The dean of occupational and academic programs at Colorado Northwestern Community College's Craig campus, Minor recently completed a creative writing class and is trying to find time to attend other classes in the future.
That educational appreciation is something Minor is trying to instill in other students in Moffat County and beyond.
"We want to see students in pursuit of knowledge, not just in pursuit of the grade," Minor said.
CNCC, he said, reaches out to students – traditional and non-traditional alike.
"Our primary students here at CNCC are more non-traditional," said Minor, who has been the Craig campus dean since January 2009. "Evening classes and virtual classroom options allow working adults a more accessible education."
Providing students with a caring, nurturing environment is something Minor said he and his staff value.
"Without losing focus (on a) non-traditional educational standpoint, we would like to extend our day classes to accommodate other students," he said.
To assist this effort, the construction of new Craig campus project, which will include a residence hall and additional buildings for classrooms, is set to begin in the fall of 2011.

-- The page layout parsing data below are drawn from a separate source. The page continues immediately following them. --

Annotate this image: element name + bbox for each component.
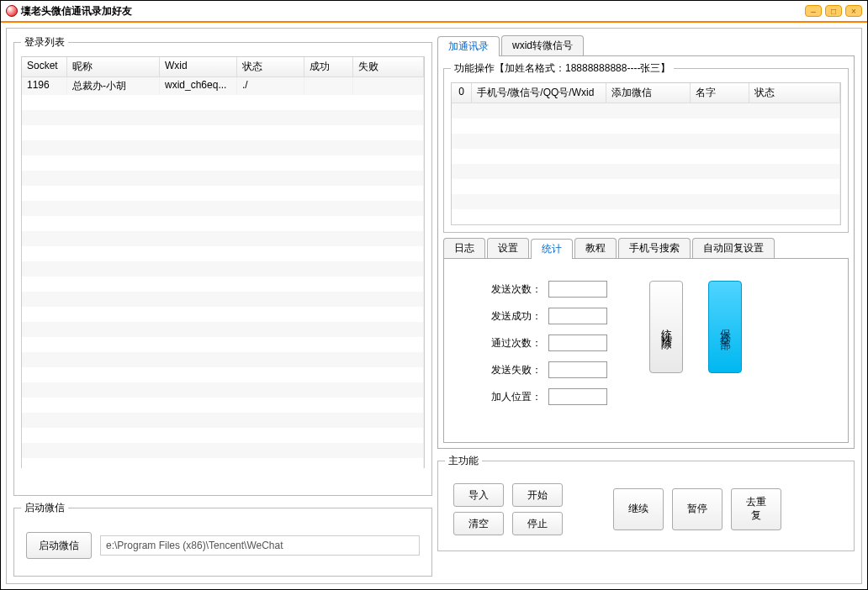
col-id[interactable]: 手机号/微信号/QQ号/Wxid [472, 83, 606, 103]
launch-legend: 启动微信 [21, 501, 68, 515]
col-nick[interactable]: 昵称 [67, 57, 160, 76]
input-send-fail[interactable] [548, 361, 607, 378]
main-func-group: 主功能 导入 清空 开始 停止 继续 暂停 去重复 [437, 454, 855, 551]
ops-legend: 功能操作【加姓名格式：18888888888----张三】 [451, 61, 674, 76]
app-icon [6, 5, 18, 17]
tab-stats[interactable]: 统计 [531, 239, 573, 259]
tab-phone-search[interactable]: 手机号搜索 [618, 238, 691, 258]
cell-fail [353, 77, 424, 95]
cell-nick: 总裁办-小胡 [67, 77, 160, 95]
launch-wechat-button[interactable]: 启动微信 [26, 532, 92, 559]
top-tab-panel: 功能操作【加姓名格式：18888888888----张三】 0 手机号/微信号/… [437, 55, 855, 449]
clear-button[interactable]: 清空 [453, 512, 504, 535]
cell-success [304, 77, 353, 95]
label-send-success: 发送成功： [483, 309, 542, 324]
label-pass-count: 通过次数： [483, 336, 542, 350]
col-name[interactable]: 名字 [691, 83, 749, 103]
col-success[interactable]: 成功 [304, 57, 353, 76]
login-table[interactable]: Socket 昵称 Wxid 状态 成功 失败 1196 总裁办-小胡 wxid… [21, 56, 425, 468]
content-area: 登录列表 Socket 昵称 Wxid 状态 成功 失败 1196 总裁办-小胡 [6, 28, 862, 584]
input-send-success[interactable] [548, 308, 607, 324]
login-legend: 登录列表 [21, 35, 68, 50]
sub-tabs: 日志 设置 统计 教程 手机号搜索 自动回复设置 [443, 238, 849, 258]
col-opstatus[interactable]: 状态 [749, 83, 840, 103]
close-button[interactable]: × [845, 5, 862, 17]
main-func-legend: 主功能 [445, 454, 482, 468]
import-button[interactable]: 导入 [453, 483, 504, 507]
start-button[interactable]: 开始 [512, 483, 563, 507]
window-title: 壈老头微信通讯录加好友 [21, 4, 132, 18]
input-pass-count[interactable] [548, 335, 607, 351]
col-fail[interactable]: 失败 [353, 57, 424, 76]
login-table-body[interactable]: 1196 总裁办-小胡 wxid_ch6eq... ./ [22, 77, 424, 469]
tab-tutorial[interactable]: 教程 [574, 238, 617, 258]
tab-setting[interactable]: 设置 [487, 238, 529, 258]
cell-socket: 1196 [22, 77, 67, 95]
stop-button[interactable]: 停止 [512, 512, 563, 535]
table-row[interactable]: 1196 总裁办-小胡 wxid_ch6eq... ./ [22, 77, 424, 95]
save-all-button[interactable]: 保存全部 [708, 281, 742, 373]
col-wxid[interactable]: Wxid [160, 57, 237, 76]
tab-add-contacts[interactable]: 加通讯录 [437, 36, 500, 56]
cell-status: ./ [237, 77, 304, 95]
left-pane: 登录列表 Socket 昵称 Wxid 状态 成功 失败 1196 总裁办-小胡 [13, 35, 432, 577]
wechat-path-input[interactable] [100, 535, 420, 556]
tab-log[interactable]: 日志 [443, 238, 485, 258]
stats-panel: 发送次数： 发送成功： 通过次数： [443, 258, 849, 443]
login-list-group: 登录列表 Socket 昵称 Wxid 状态 成功 失败 1196 总裁办-小胡 [13, 35, 432, 496]
titlebar: 壈老头微信通讯录加好友 – □ × [1, 1, 867, 23]
col-socket[interactable]: Socket [22, 57, 67, 76]
ops-table-head: 0 手机号/微信号/QQ号/Wxid 添加微信 名字 状态 [452, 83, 840, 103]
label-send-count: 发送次数： [483, 282, 542, 297]
stats-fields: 发送次数： 发送成功： 通过次数： [483, 281, 607, 405]
top-tabs: 加通讯录 wxid转微信号 [437, 35, 855, 55]
dedupe-button[interactable]: 去重复 [731, 488, 781, 530]
input-add-pos[interactable] [548, 388, 607, 405]
ops-table-body[interactable] [452, 103, 840, 226]
pause-button[interactable]: 暂停 [672, 488, 722, 530]
input-send-count[interactable] [548, 281, 607, 298]
top-tabs-wrap: 加通讯录 wxid转微信号 功能操作【加姓名格式：18888888888----… [437, 35, 855, 449]
col-status[interactable]: 状态 [237, 57, 304, 76]
launch-group: 启动微信 启动微信 [13, 501, 432, 577]
continue-button[interactable]: 继续 [613, 488, 664, 530]
maximize-button[interactable]: □ [825, 5, 842, 17]
cell-wxid: wxid_ch6eq... [160, 77, 237, 95]
app-window: 壈老头微信通讯录加好友 – □ × 登录列表 Socket 昵称 Wxid 状态… [0, 0, 868, 590]
login-table-head: Socket 昵称 Wxid 状态 成功 失败 [22, 57, 424, 77]
label-send-fail: 发送失败： [483, 363, 542, 377]
tab-autoreply[interactable]: 自动回复设置 [692, 238, 775, 258]
sub-tabs-wrap: 日志 设置 统计 教程 手机号搜索 自动回复设置 发送次数： [443, 238, 849, 443]
right-pane: 加通讯录 wxid转微信号 功能操作【加姓名格式：18888888888----… [437, 35, 855, 577]
minimize-button[interactable]: – [805, 5, 822, 17]
col-idx[interactable]: 0 [452, 83, 472, 103]
label-add-pos: 加人位置： [483, 390, 542, 404]
tab-wxid-convert[interactable]: wxid转微信号 [501, 35, 584, 55]
ops-group: 功能操作【加姓名格式：18888888888----张三】 0 手机号/微信号/… [443, 61, 849, 233]
col-add[interactable]: 添加微信 [606, 83, 691, 103]
stats-clear-button[interactable]: 统计清除 [649, 281, 683, 373]
ops-table[interactable]: 0 手机号/微信号/QQ号/Wxid 添加微信 名字 状态 [451, 82, 841, 225]
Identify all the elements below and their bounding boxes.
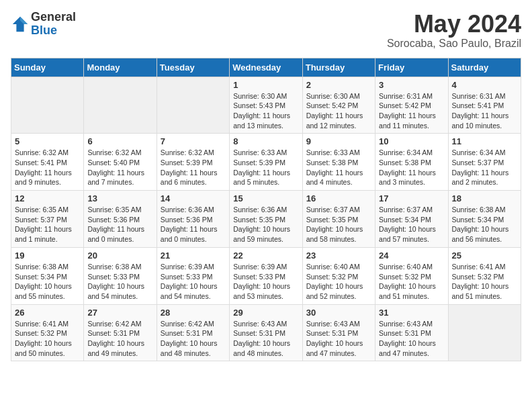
day-number: 1 <box>233 80 298 90</box>
day-info: Sunrise: 6:43 AM Sunset: 5:31 PM Dayligh… <box>306 319 371 359</box>
day-info: Sunrise: 6:43 AM Sunset: 5:31 PM Dayligh… <box>379 319 444 359</box>
calendar-cell: 8Sunrise: 6:33 AM Sunset: 5:39 PM Daylig… <box>230 134 302 191</box>
calendar-cell: 20Sunrise: 6:38 AM Sunset: 5:33 PM Dayli… <box>84 247 157 304</box>
weekday-header-row: SundayMondayTuesdayWednesdayThursdayFrid… <box>11 58 521 77</box>
logo-text: General Blue <box>31 11 76 38</box>
day-info: Sunrise: 6:31 AM Sunset: 5:42 PM Dayligh… <box>379 91 444 131</box>
day-info: Sunrise: 6:37 AM Sunset: 5:35 PM Dayligh… <box>306 205 371 244</box>
calendar-week-row: 19Sunrise: 6:38 AM Sunset: 5:34 PM Dayli… <box>11 247 521 304</box>
calendar-cell: 26Sunrise: 6:41 AM Sunset: 5:32 PM Dayli… <box>11 304 84 361</box>
day-number: 18 <box>452 193 517 203</box>
calendar-cell: 11Sunrise: 6:34 AM Sunset: 5:37 PM Dayli… <box>448 134 521 191</box>
day-number: 29 <box>233 308 298 318</box>
day-info: Sunrise: 6:35 AM Sunset: 5:37 PM Dayligh… <box>15 205 80 244</box>
calendar-cell: 3Sunrise: 6:31 AM Sunset: 5:42 PM Daylig… <box>375 77 448 134</box>
calendar-cell: 24Sunrise: 6:40 AM Sunset: 5:32 PM Dayli… <box>375 247 448 304</box>
day-number: 20 <box>87 250 152 261</box>
weekday-header: Wednesday <box>230 58 302 77</box>
calendar-cell: 18Sunrise: 6:38 AM Sunset: 5:34 PM Dayli… <box>448 191 521 248</box>
title-area: May 2024 Sorocaba, Sao Paulo, Brazil <box>387 11 521 50</box>
calendar-cell: 2Sunrise: 6:30 AM Sunset: 5:42 PM Daylig… <box>302 77 375 134</box>
day-number: 25 <box>452 250 517 261</box>
day-number: 4 <box>452 80 517 90</box>
day-number: 6 <box>87 136 152 146</box>
calendar-cell: 7Sunrise: 6:32 AM Sunset: 5:39 PM Daylig… <box>157 134 229 191</box>
day-number: 15 <box>233 193 298 203</box>
day-number: 10 <box>379 136 444 146</box>
day-number: 7 <box>161 136 226 146</box>
weekday-header: Thursday <box>302 58 375 77</box>
calendar-cell: 19Sunrise: 6:38 AM Sunset: 5:34 PM Dayli… <box>11 247 84 304</box>
day-info: Sunrise: 6:32 AM Sunset: 5:41 PM Dayligh… <box>15 148 80 187</box>
calendar-week-row: 1Sunrise: 6:30 AM Sunset: 5:43 PM Daylig… <box>11 77 521 134</box>
day-info: Sunrise: 6:33 AM Sunset: 5:38 PM Dayligh… <box>306 148 371 187</box>
logo: General Blue <box>11 11 76 38</box>
day-info: Sunrise: 6:41 AM Sunset: 5:32 PM Dayligh… <box>452 262 517 302</box>
weekday-header: Friday <box>375 58 448 77</box>
day-info: Sunrise: 6:30 AM Sunset: 5:43 PM Dayligh… <box>233 91 298 131</box>
page-header: General Blue May 2024 Sorocaba, Sao Paul… <box>11 11 521 50</box>
day-info: Sunrise: 6:30 AM Sunset: 5:42 PM Dayligh… <box>306 91 371 131</box>
location-subtitle: Sorocaba, Sao Paulo, Brazil <box>387 38 521 50</box>
calendar-cell: 28Sunrise: 6:42 AM Sunset: 5:31 PM Dayli… <box>157 304 229 361</box>
calendar-cell: 31Sunrise: 6:43 AM Sunset: 5:31 PM Dayli… <box>375 304 448 361</box>
day-info: Sunrise: 6:39 AM Sunset: 5:33 PM Dayligh… <box>161 262 226 302</box>
day-info: Sunrise: 6:40 AM Sunset: 5:32 PM Dayligh… <box>306 262 371 302</box>
day-number: 14 <box>161 193 226 203</box>
weekday-header: Tuesday <box>157 58 229 77</box>
day-info: Sunrise: 6:38 AM Sunset: 5:34 PM Dayligh… <box>15 262 80 302</box>
day-number: 28 <box>161 308 226 318</box>
day-number: 24 <box>379 250 444 261</box>
day-info: Sunrise: 6:32 AM Sunset: 5:40 PM Dayligh… <box>87 148 152 187</box>
calendar-cell: 5Sunrise: 6:32 AM Sunset: 5:41 PM Daylig… <box>11 134 84 191</box>
logo-general-text: General <box>31 11 76 24</box>
calendar-cell: 4Sunrise: 6:31 AM Sunset: 5:41 PM Daylig… <box>448 77 521 134</box>
weekday-header: Saturday <box>448 58 521 77</box>
day-number: 12 <box>15 193 80 203</box>
logo-icon <box>11 15 30 34</box>
day-number: 8 <box>233 136 298 146</box>
day-number: 19 <box>15 250 80 261</box>
calendar-cell: 30Sunrise: 6:43 AM Sunset: 5:31 PM Dayli… <box>302 304 375 361</box>
day-info: Sunrise: 6:35 AM Sunset: 5:36 PM Dayligh… <box>87 205 152 244</box>
calendar-cell: 21Sunrise: 6:39 AM Sunset: 5:33 PM Dayli… <box>157 247 229 304</box>
calendar-cell: 9Sunrise: 6:33 AM Sunset: 5:38 PM Daylig… <box>302 134 375 191</box>
calendar-cell: 1Sunrise: 6:30 AM Sunset: 5:43 PM Daylig… <box>230 77 302 134</box>
calendar-cell: 15Sunrise: 6:36 AM Sunset: 5:35 PM Dayli… <box>230 191 302 248</box>
calendar-week-row: 12Sunrise: 6:35 AM Sunset: 5:37 PM Dayli… <box>11 191 521 248</box>
logo-blue-text: Blue <box>31 24 76 38</box>
day-number: 11 <box>452 136 517 146</box>
day-info: Sunrise: 6:34 AM Sunset: 5:38 PM Dayligh… <box>379 148 444 187</box>
day-number: 21 <box>161 250 226 261</box>
day-number: 26 <box>15 308 80 318</box>
day-info: Sunrise: 6:31 AM Sunset: 5:41 PM Dayligh… <box>452 91 517 131</box>
calendar-cell <box>84 77 157 134</box>
calendar-cell: 22Sunrise: 6:39 AM Sunset: 5:33 PM Dayli… <box>230 247 302 304</box>
day-info: Sunrise: 6:34 AM Sunset: 5:37 PM Dayligh… <box>452 148 517 187</box>
day-number: 27 <box>87 308 152 318</box>
calendar-week-row: 26Sunrise: 6:41 AM Sunset: 5:32 PM Dayli… <box>11 304 521 361</box>
calendar-cell: 14Sunrise: 6:36 AM Sunset: 5:36 PM Dayli… <box>157 191 229 248</box>
day-info: Sunrise: 6:32 AM Sunset: 5:39 PM Dayligh… <box>161 148 226 187</box>
month-year-title: May 2024 <box>387 11 521 38</box>
day-number: 9 <box>306 136 371 146</box>
day-number: 30 <box>306 308 371 318</box>
day-number: 17 <box>379 193 444 203</box>
calendar-cell: 12Sunrise: 6:35 AM Sunset: 5:37 PM Dayli… <box>11 191 84 248</box>
calendar-cell: 6Sunrise: 6:32 AM Sunset: 5:40 PM Daylig… <box>84 134 157 191</box>
day-number: 2 <box>306 80 371 90</box>
day-info: Sunrise: 6:39 AM Sunset: 5:33 PM Dayligh… <box>233 262 298 302</box>
calendar-cell <box>11 77 84 134</box>
calendar-cell: 17Sunrise: 6:37 AM Sunset: 5:34 PM Dayli… <box>375 191 448 248</box>
day-info: Sunrise: 6:40 AM Sunset: 5:32 PM Dayligh… <box>379 262 444 302</box>
day-info: Sunrise: 6:38 AM Sunset: 5:33 PM Dayligh… <box>87 262 152 302</box>
day-info: Sunrise: 6:37 AM Sunset: 5:34 PM Dayligh… <box>379 205 444 244</box>
calendar-cell: 25Sunrise: 6:41 AM Sunset: 5:32 PM Dayli… <box>448 247 521 304</box>
weekday-header: Monday <box>84 58 157 77</box>
day-number: 23 <box>306 250 371 261</box>
day-number: 22 <box>233 250 298 261</box>
day-number: 16 <box>306 193 371 203</box>
day-info: Sunrise: 6:33 AM Sunset: 5:39 PM Dayligh… <box>233 148 298 187</box>
day-info: Sunrise: 6:38 AM Sunset: 5:34 PM Dayligh… <box>452 205 517 244</box>
calendar-week-row: 5Sunrise: 6:32 AM Sunset: 5:41 PM Daylig… <box>11 134 521 191</box>
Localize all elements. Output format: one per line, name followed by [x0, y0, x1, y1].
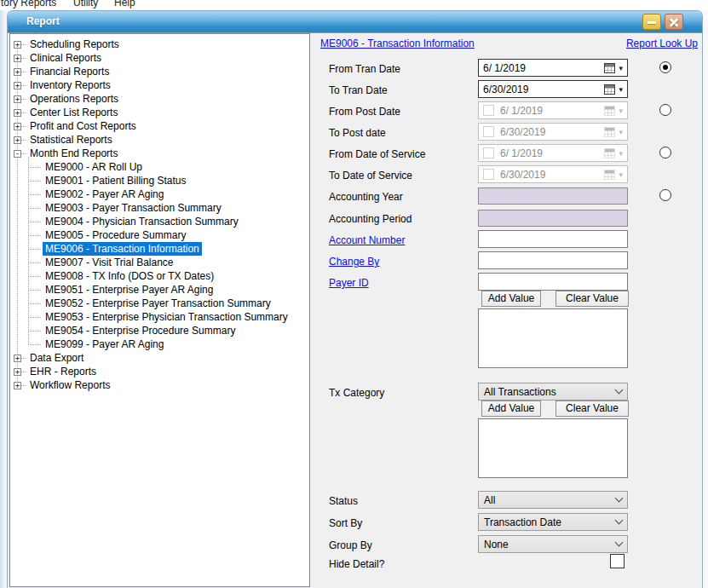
change-by-input[interactable] [478, 251, 628, 269]
tran-date-radio[interactable] [659, 61, 671, 73]
tree-item-label[interactable]: ME9002 - Payer AR Aging [43, 187, 166, 201]
tree-item[interactable]: +Operations Reports [10, 92, 309, 106]
to-tran-date-field[interactable]: 6/30/2019 ▾ [478, 80, 628, 98]
tree-item[interactable]: ME9006 - Transaction Information [10, 242, 309, 256]
tree-item[interactable]: ME9000 - AR Roll Up [10, 160, 309, 174]
add-value-button[interactable]: Add Value [481, 401, 541, 417]
date-enable-checkbox[interactable] [483, 126, 494, 137]
minimize-button[interactable] [642, 14, 661, 30]
tx-category-listbox[interactable] [478, 418, 628, 478]
menu-item-help[interactable]: Help [114, 0, 135, 9]
tree-item-label[interactable]: Statistical Reports [27, 133, 115, 147]
tree-item-label[interactable]: EHR - Reports [27, 365, 99, 378]
sort-by-dropdown[interactable]: Transaction Date [478, 513, 628, 531]
tx-category-dropdown[interactable]: All Transactions [478, 383, 628, 401]
tree-item[interactable]: +Scheduling Reports [10, 37, 309, 51]
title-bar[interactable]: Report [8, 11, 702, 33]
calendar-icon[interactable] [604, 84, 615, 95]
report-title-link[interactable]: ME9006 - Transaction Information [320, 37, 475, 49]
tree-item[interactable]: ME9054 - Enterprise Procedure Summary [10, 324, 309, 337]
tree-item[interactable]: ME9052 - Enterprise Payer Transaction Su… [10, 297, 309, 310]
tree-item-label[interactable]: ME9052 - Enterprise Payer Transaction Su… [43, 297, 273, 310]
tree-item-label[interactable]: Inventory Reports [27, 78, 113, 92]
tree-item-label[interactable]: ME9054 - Enterprise Procedure Summary [43, 324, 238, 337]
tree-item[interactable]: -Month End Reports [10, 147, 309, 160]
expand-icon[interactable]: + [14, 368, 21, 376]
tree-item-label[interactable]: ME9099 - Payer AR Aging [43, 337, 166, 351]
tree-item[interactable]: ME9002 - Payer AR Aging [10, 187, 309, 201]
calendar-icon[interactable] [604, 63, 615, 73]
tree-item[interactable]: +Center List Reports [10, 106, 309, 119]
tree-item-label[interactable]: Clinical Reports [27, 51, 104, 65]
from-tran-date-field[interactable]: 6/ 1/2019 ▾ [478, 59, 628, 77]
expand-icon[interactable]: + [14, 82, 21, 89]
tree-item-label[interactable]: Financial Reports [27, 65, 112, 78]
hide-detail-checkbox[interactable] [610, 554, 625, 568]
tree-item-label[interactable]: Profit and Cost Reports [27, 119, 139, 133]
tree-item-label[interactable]: ME9003 - Payer Transaction Summary [43, 201, 224, 215]
tree-item-label[interactable]: ME9005 - Procedure Summary [43, 228, 188, 242]
collapse-icon[interactable]: - [14, 150, 21, 158]
clear-value-button[interactable]: Clear Value [555, 291, 629, 307]
tree-item[interactable]: ME9004 - Physician Transaction Summary [10, 215, 309, 228]
tree-item-label[interactable]: Data Export [27, 351, 86, 365]
tree-item-label[interactable]: ME9007 - Visit Trial Balance [43, 256, 176, 269]
dropdown-arrow-icon[interactable]: ▾ [619, 85, 623, 94]
tree-item[interactable]: +Workflow Reports [10, 378, 309, 392]
expand-icon[interactable]: + [14, 95, 21, 103]
tree-item-label[interactable]: Workflow Reports [27, 378, 112, 392]
tree-item-label[interactable]: ME9001 - Patient Billing Status [43, 174, 188, 187]
tree-item[interactable]: +EHR - Reports [10, 365, 309, 378]
report-lookup-link[interactable]: Report Look Up [626, 37, 698, 49]
tree-item[interactable]: ME9007 - Visit Trial Balance [10, 256, 309, 269]
tree-item[interactable]: ME9099 - Payer AR Aging [10, 337, 309, 351]
tree-item-label[interactable]: ME9051 - Enterprise Payer AR Aging [43, 283, 216, 297]
expand-icon[interactable]: + [14, 41, 21, 49]
close-button[interactable] [665, 14, 683, 30]
expand-icon[interactable]: + [14, 109, 21, 117]
tree-item[interactable]: +Financial Reports [10, 65, 309, 78]
tree-item[interactable]: ME9008 - TX Info (DOS or TX Dates) [10, 269, 309, 283]
payer-id-link[interactable]: Payer ID [329, 277, 369, 289]
accounting-radio[interactable] [659, 189, 671, 201]
tree-item[interactable]: +Data Export [10, 351, 309, 365]
dropdown-arrow-icon[interactable]: ▾ [619, 64, 623, 72]
payer-value-listbox[interactable] [478, 308, 628, 368]
date-enable-checkbox[interactable] [483, 147, 494, 159]
tree-item[interactable]: ME9051 - Enterprise Payer AR Aging [10, 283, 309, 297]
account-number-link[interactable]: Account Number [329, 234, 405, 246]
change-by-link[interactable]: Change By [329, 256, 379, 268]
tree-item[interactable]: ME9053 - Enterprise Physician Transactio… [10, 310, 309, 324]
tree-item-label[interactable]: ME9004 - Physician Transaction Summary [43, 215, 241, 228]
group-by-dropdown[interactable]: None [478, 535, 628, 553]
tree-item-label[interactable]: Operations Reports [27, 92, 121, 106]
tree-item-label[interactable]: ME9053 - Enterprise Physician Transactio… [43, 310, 291, 324]
tree-item[interactable]: ME9001 - Patient Billing Status [10, 174, 309, 187]
date-enable-checkbox[interactable] [483, 169, 494, 180]
account-number-input[interactable] [478, 230, 628, 248]
status-dropdown[interactable]: All [478, 491, 628, 509]
expand-icon[interactable]: + [14, 68, 21, 76]
expand-icon[interactable]: + [14, 136, 21, 144]
menu-item-utility[interactable]: Utility [73, 0, 98, 9]
tree-item[interactable]: +Statistical Reports [10, 133, 309, 147]
tree-item[interactable]: +Inventory Reports [10, 78, 309, 92]
post-date-radio[interactable] [659, 104, 671, 116]
add-value-button[interactable]: Add Value [481, 291, 541, 307]
clear-value-button[interactable]: Clear Value [555, 401, 629, 417]
tree-item[interactable]: +Clinical Reports [10, 51, 309, 65]
tree-item-label[interactable]: ME9008 - TX Info (DOS or TX Dates) [43, 269, 216, 283]
tree-item[interactable]: +Profit and Cost Reports [10, 119, 309, 133]
menu-item-reports[interactable]: tory Reports [1, 0, 56, 9]
tree-item[interactable]: ME9003 - Payer Transaction Summary [10, 201, 309, 215]
expand-icon[interactable]: + [14, 123, 21, 130]
tree-item-label[interactable]: Center List Reports [27, 106, 120, 119]
dos-radio[interactable] [659, 147, 671, 159]
expand-icon[interactable]: + [14, 382, 21, 389]
tree-item-label[interactable]: Scheduling Reports [27, 37, 122, 51]
tree-item[interactable]: ME9005 - Procedure Summary [10, 228, 309, 242]
report-tree[interactable]: +Scheduling Reports+Clinical Reports+Fin… [9, 33, 310, 587]
tree-item-label[interactable]: ME9006 - Transaction Information [43, 242, 202, 256]
tree-item-label[interactable]: Month End Reports [27, 147, 120, 160]
tree-item-label[interactable]: ME9000 - AR Roll Up [43, 160, 145, 174]
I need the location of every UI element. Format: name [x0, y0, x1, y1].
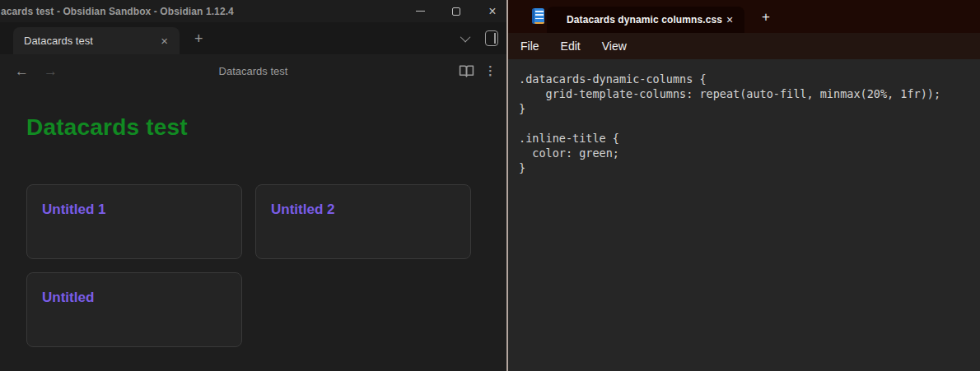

The new campus project will be invaluable to CNCC's future, Minor said.
"This addition will allow us to accommodate our distant learning students and cut traveling costs," he said.
Campus housing will also assist in attracting out-of-area students, a goal Minor identified early on in his position at CNCC.
A lifelong Colorado resident, Minor is relatively new to Craig, but said he feels the area is a great place to live, work and learn.
"The view from here," he said, pointing out of his office window to the mountainous terrain, "is amazing."
CNCC also provides Moffat County High School students an opportunity to get their foot in the collegiate-level door. Minor has incorporated a concurrent credit program, which allows high school students to earn college credits while completing their high school diploma.
"This allows students to get ahead, and in this society, that is something that is extremely beneficial," Minor said.